As General Polymers continued to grow, it became apparent the service needs of the customers in the western states could not effectively be served from only one manufacturing facility in Cincinnati. Therefore, in early 1992, the C.E. MacMillan Company in Los Angeles was acquired and converted to General Polymers West. C.E. MacMillan had been established in the late 1950's and was primarily a producer of waterproofing membranes and coatings.

The acquisition of C.E. MacMillan broadened General Polymers product range and its machinery allowed for the production of General Polymers products on the West Coast. More importantly, the acquisition of C.E. MacMillan allowed two new key individuals to become associated with the company; John Durig, who became President of General Polymers West and Lonnie Salyers, who became Vice President. Their efforts successfully established General Polymers West as the leading supplier in its market area and brought new technological and sales skills to the organization.

In early 1994, John Durig transferred to General Polymers in Cincinnati and became its President, while Lonnie Salyers became President of General Polymers West.

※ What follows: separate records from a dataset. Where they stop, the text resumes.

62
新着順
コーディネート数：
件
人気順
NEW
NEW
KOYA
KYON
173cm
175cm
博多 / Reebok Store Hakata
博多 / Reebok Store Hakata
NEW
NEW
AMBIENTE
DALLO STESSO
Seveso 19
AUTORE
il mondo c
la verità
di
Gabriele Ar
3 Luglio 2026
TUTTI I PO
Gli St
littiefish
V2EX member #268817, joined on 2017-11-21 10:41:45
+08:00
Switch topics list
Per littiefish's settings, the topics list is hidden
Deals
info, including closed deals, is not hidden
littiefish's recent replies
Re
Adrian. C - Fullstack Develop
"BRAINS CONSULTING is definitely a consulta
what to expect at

General Polymers began a joint venture with Liquid Plastics Ltd. in Preston, England to service the needs of customers in the United Kingdom. This relationship continues to grow as Liquid Plastics Ltd. provides expanded sales and service throughout Europe.

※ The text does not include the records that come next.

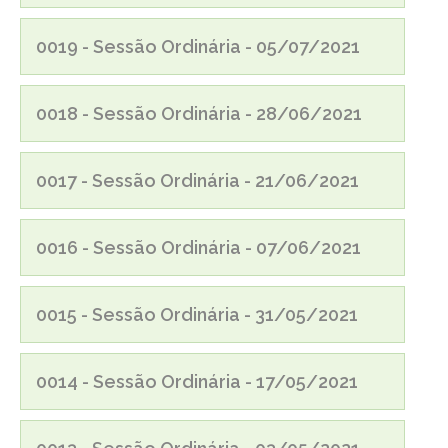
0019 - Sessão Ordinária - 05/07/2021
0018 - Sessão Ordinária - 28/06/2021
0017 - Sessão Ordinária - 21/06/2021
0016 - Sessão Ordinária - 07/06/2021
0015 - Sessão Ordinária - 31/05/2021
0014 - Sessão Ordinária - 17/05/2021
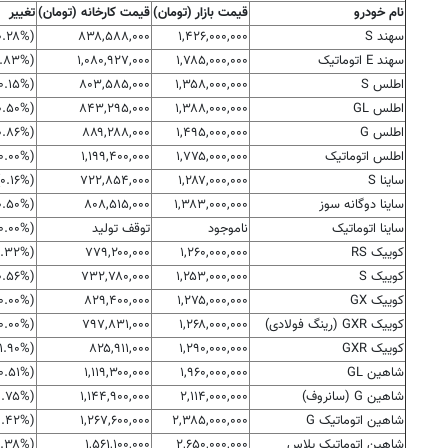
نام خودرو
قیمت بازار (تومان)
قیمت کارخانه (تومان)
تغییر
سهند S
۱,۴۲۶,۰۰۰,۰۰۰
۸۳۸,۵۸۸,۰۰۰
(‎۰.۲۸%‏)‎۴,۰۰۰,۰۰۰‏
سهند E اتوماتیک
۱,۷۸۵,۰۰۰,۰۰۰
۱,۰۸۰,۹۲۷,۰۰۰
(‎-۰.۸۳%‏)‎-۱۵,۰۰۰,۰۰۰‏
اطلس S
۱,۳۵۸,۰۰۰,۰۰۰
۸۰۳,۵۸۵,۰۰۰
(‎-۰.۱۵%‏)‎-۲,۰۰۰,۰۰۰‏
اطلس GL
۱,۳۸۸,۰۰۰,۰۰۰
۸۴۳,۲۹۵,۰۰۰
(‎-۰.۵۰%‏)‎-۷,۰۰۰,۰۰۰‏
اطلس G
۱,۴۹۵,۰۰۰,۰۰۰
۸۸۹,۲۸۸,۰۰۰
(‎-۰.۸۶%‏)‎-۱۳,۰۰۰,۰۰۰‏
اطلس اتوماتیک
۱,۷۷۵,۰۰۰,۰۰۰
۱,۱۹۹,۴۰۰,۰۰۰
(۰.۰۰%)۰
ساینا S
۱,۲۸۷,۰۰۰,۰۰۰
۷۲۲,۸۵۴,۰۰۰
(‎۰.۱۶%‏)‎۲,۰۰۰,۰۰۰‏
ساینا دوگانه سوز
۱,۳۸۳,۰۰۰,۰۰۰
۸۰۸,۵۱۵,۰۰۰
(‎-۰.۵۰%‏)‎-۷,۰۰۰,۰۰۰‏
ساینا اتوماتیک
ناموجود
توقف تولید
(۰.۰۰%)۰
کوییک RS
۱,۲۶۰,۰۰۰,۰۰۰
۷۷۹,۲۰۰,۰۰۰
(‎۰.۳۲%‏)‎۴,۰۰۰,۰۰۰‏
کوییک S
۱,۲۵۳,۰۰۰,۰۰۰
۷۳۲,۷۸۰,۰۰۰
(‎-۰.۵۶%‏)‎-۷,۰۰۰,۰۰۰‏
کوییک GX
۱,۲۷۵,۰۰۰,۰۰۰
۸۲۹,۴۰۰,۰۰۰
(۰.۰۰%)۰
کوییک GXR (رینگ فولادی)
۱,۲۶۸,۰۰۰,۰۰۰
۷۹۷,۸۳۱,۰۰۰
(۰.۰۰%)۰
کوییک GXR
۱,۲۹۰,۰۰۰,۰۰۰
۸۲۵,۹۱۱,۰۰۰
(‎-۱.۹۰%‏)‎-۲۵,۰۰۰,۰۰۰‏
شاهین GL
۱,۹۶۰,۰۰۰,۰۰۰
۱,۱۱۹,۳۰۰,۰۰۰
(‎-۰.۵۱%‏)‎-۱۰,۰۰۰,۰۰۰‏
شاهین G (سانروف)
۲,۱۱۴,۰۰۰,۰۰۰
۱,۱۴۴,۹۰۰,۰۰۰
(‎-۰.۷۵%‏)‎-۱۶,۰۰۰,۰۰۰‏
شاهین اتوماتیک G
۲,۳۸۵,۰۰۰,۰۰۰
۱,۲۶۷,۶۰۰,۰۰۰
(‎-۰.۴۲%‏)‎-۱۰,۰۰۰,۰۰۰‏
شاهین اتوماتیک پلاس
۲,۶۵۰,۰۰۰,۰۰۰
۱,۵۶۱,۱۰۰,۰۰۰
(‎-۰.۳۸%‏)‎-۱۰,۰۰۰,۰۰۰‏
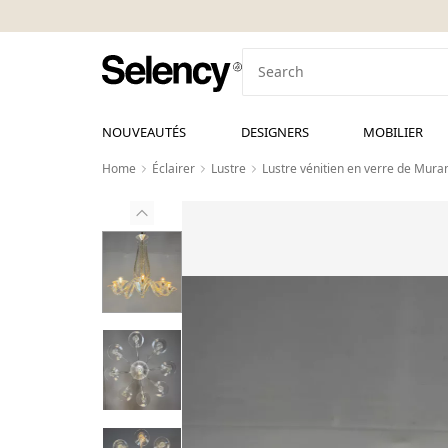
NOUVEAUTÉS
DESIGNERS
MOBILIER
Home
Éclairer
Lustre
Lustre vénitien en verre de Mura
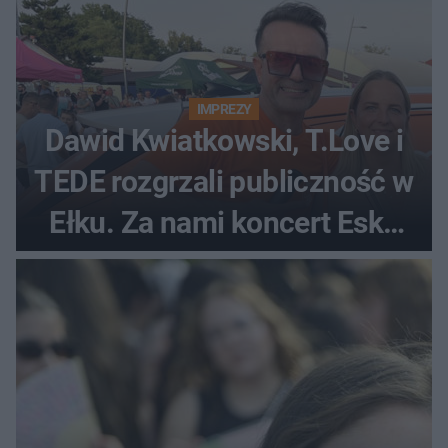
IMPREZY
Dawid Kwiatkowski, T.Love i
TEDE rozgrzali publiczność w
Ełku. Za nami koncert Eska
Music Tour [ZDJĘCIA]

In April of 2000, General Polymers Corporation was acquired by The Sherwin-Williams Company. The General Polymers product line maintains its brand identity and is supported through a dedicated sales and marketing team. In addition, the Sherwin-Williams Industrial and Marine sales organization is thoroughly trained on the General Polymers product line and can assist in product selection, specification and technical support for our Approved Contractor network and the specification community. The blending of the small company attitude and personal attention with the support and resources of a Fortune 200 company, has established a platform for growth for our customers, end-users, specifiers and Sherwin-Williams. The Sherwin-Williams Company is ideally positioned with talented individuals, technology, resources and local Service Centers to be the predominant leader in the flooring and concrete coating industry.